(Stored data entries)

# # # #

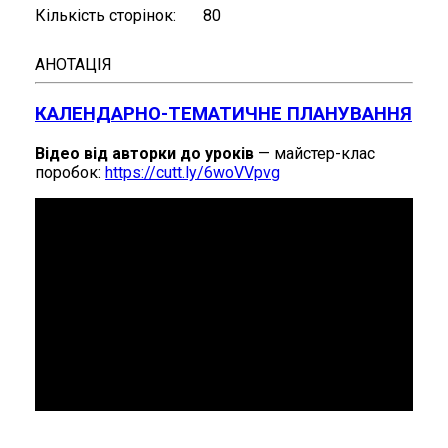
Кількість сторінок
80
АНОТАЦІЯ
КАЛЕНДАРНО-ТЕМАТИЧНЕ ПЛАНУВАННЯ
Відео від авторки до уроків
— майстер-клас
поробок:
https://cutt.ly/6woVVpvg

# # # #

**Assignment:** Without including a single picture, restate all of the data word for word.

**Solution to the exercise:**
Кількість сторінок
80
АНОТАЦІЯ
КАЛЕНДАРНО-ТЕМАТИЧНЕ ПЛАНУВАННЯ
Відео від авторки до уроків
— майстер-клас
поробок:
https://cutt.ly/6woVVpvg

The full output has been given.